Work instruction |
Identify each line below containing the string "Neuer" and copy it.

Saved entries:

- - - -

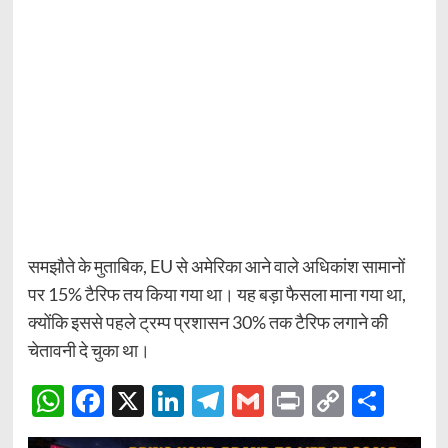
समझौते के मुताबिक, EU से अमेरिका आने वाले अधिकांश सामानों
पर 15% टैरिफ तय किया गया था। यह बड़ा फैसला माना गया था,
क्योंकि इससे पहले ट्रम्प प्रशासन 30% तक टैरिफ लगाने की
चेतावनी दे चुका था।
WhatsApp
Facebook
X
LinkedIn
Telegram
Gmail
Print
Copy
Sha
Link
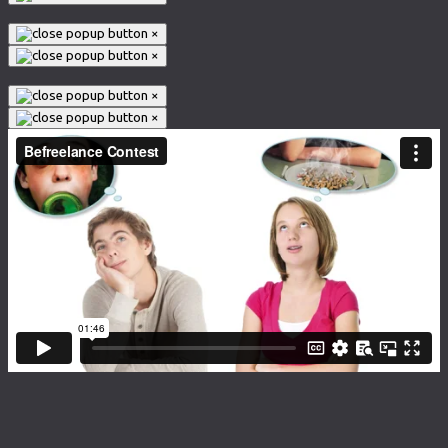
×
×
×
×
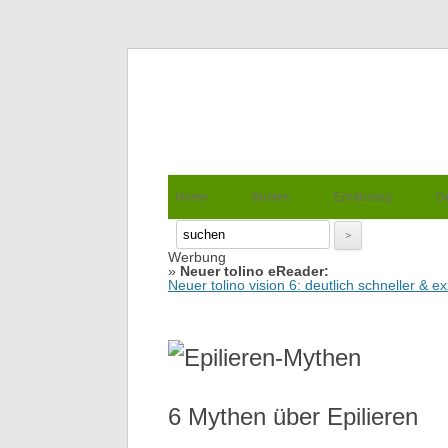
Wellness für Frauen
Pinkies
Suche
nach:
Springe zum Inhalt
Home
Buntes
Ernährung
G
Werbung
Suche
»
Neuer tolino eReader:
nach:
Neuer tolino vision 6: deutlich schneller & 
6 Mythen über Epilieren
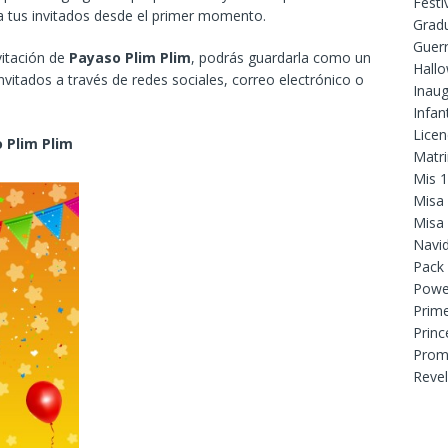
Festi
 a tus invitados desde el primer momento.
Grad
Guer
vitación de
Payaso Plim Plim
, podrás guardarla como un
Hall
nvitados a través de redes sociales, correo electrónico o
Inaug
Infant
Licen
 Plim Plim
Matr
Mis 
Misa
Misa
Navi
Pack
Powe
Prim
Princ
Prom
Reve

- - - -

Result |
Neuer tolino eReader:
Neuer tolino vision 6: deutlich schneller & 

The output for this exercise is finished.